# domanda su portage [e una proposta!]

## LucaMartinetti

Ciao a tutti! Ho una domanda abbastanza semplice su portage.. allora..

C'è un modo (magari un opzione di emerge) per dire ad emerge di saltare i pacchetti che non riesce a compilare durante un "emerge -uD world" e continuare con gli altri?

Mi chiedevo se fosse possibile dato che il mio script di update che gira con cron ogni sab si ferma anche quando un solo ebuild fallisce.

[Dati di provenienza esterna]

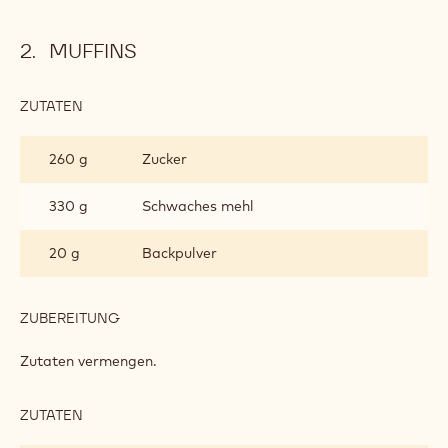
MUFFINS
ZUTATEN
:
MUFFINS
260 g
Zucker
330 g
Schwaches mehl
20 g
Backpulver
ZUBEREITUNG
:
MUFFINS
Zutaten vermengen.
ZUTATEN
:
MUFFINS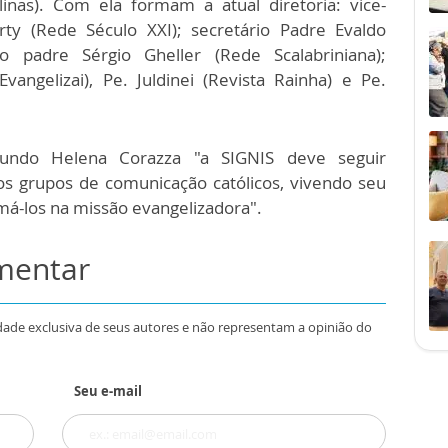
linas). Com ela formam a atual diretoria: vice-
ty (Rede Século XXI); secretário Padre Evaldo
o padre Sérgio Gheller (Rede Scalabriniana);
vangelizai), Pe. Juldinei (Revista Rainha) e Pe.
ndo Helena Corazza "a SIGNIS deve seguir
s grupos de comunicação católicos, vivendo seu
imá-los na missão evangelizadora".
omentar
dade exclusiva de seus autores e não representam a opinião do
Seu e-mail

Se l'opzione non esiste anche qualche riga di shell script sarebbe ben accetta   :Smile: .

Grazie.

----------

## codadilupo

 *LucaMartinetti wrote:*   

> Ciao a tutti! Ho una domanda abbastanza semplice su portage.. allora..
> 
> C'è un modo (magari un opzione di emerge) per dire ad emerge di saltare i pacchetti che non riesce a compilare durante un "emerge -uD world" e continuare con gli altri?
> 
> Mi chiedevo se fosse possibile dato che il mio script di update che gira con cron ogni sab si ferma anche quando un solo ebuild fallisce.
> ...

 

al momento mi viene in mente solo 

```
# emerge -i pacchetto
```

 che pero' andrebbe fatto solo dopo aver verificato che il tal pacchetto non si compila. In oltre, non é un buon metodo, saltare a pie' pari i pacchetti, perché potrebbero essere davvero importanti. Il mio suggerimento, quindi, é: fai in modo che il tuo script lanci prima bugzilla.py (programmino di morellik, invero moooolto utile) che trovi su www.gentoo.it : se il programma non trova bug noti, allora puoi lanciare l'emerge vero e proprio: al 90% non ci dovrebbero essere problemi.

Coda

----------

## shev

 *codadilupo wrote:*   

> al momento mi viene in mente solo 
> 
> ```
> # emerge -i pacchetto
> ```
> ...

 

Soprattutto presuppone l'intervento manuale, cosa che il nostro amico non vorrebbe visto che parla di update automatico e cron. Sinceramente non so se nelle recenti versioni di portage ci sia un'opzione che permetta a portage di proseguire nonostante gli errori, cmq ci sono diverse cose che mi lasciano perplesso a riguardo:

- imho è sconsigliabile lanciare automaticamente update di sistema se non si è presenti a controllare. Va bene essere fiduciosi, ma un pizzico di sicurezza non guasta mai

- non credo sia una cosa saggia voler proseguire cmq con l'aggiornamento se c'è qualche intoppo, visto che il pacchetto che non compila dovrebbe/potrebbe servire, minando la stabilità del sistema

- se si usa il ramo stabile di gentoo non dovrebbero esserci problemi con gli update, quindi nno dovrebbe fallire la compilazione di nessun pacchetto ne esserci bisogno quindi di opzioni dedicate

Insomma, non so se esiste ciò che chiedi, ma potrebbe essere un bene: certe cose imho vanno fatte con l'amministratore presente  :Wink: 

----------

## codadilupo

 *Shev wrote:*   

> Soprattutto presuppone l'intervento manuale, cosa che il nostro amico non vorrebbe visto che parla di update automatico e cron.

 

Beh, in realtà si puo' automatizzare... un po' di grep e | mi pare possano bastare...

 *Quote:*   

>  Sinceramente non so se nelle recenti versioni di portage ci sia un'opzione che permetta a portage di proseguire nonostante gli errori, cmq

 

Questo si'. Apposto ho suggerito di inserire il bugzilla di morellik: solo se non ci sono problemi noti, allora si puo' andare sula fiducia (e non  essere presenti)  :Wink: 

Coda

----------

## LucaMartinetti

le tue considerazioni sono giustissime ma..

 *Quote:*   

> 
> 
> - imho è sconsigliabile lanciare automaticamente update di sistema se non si è presenti a controllare. Va bene essere fiduciosi, ma un pizzico di sicurezza non guasta mai
> 
> 

 

anche se il server in questione non è assulutamente mission critical (p2p server di casa)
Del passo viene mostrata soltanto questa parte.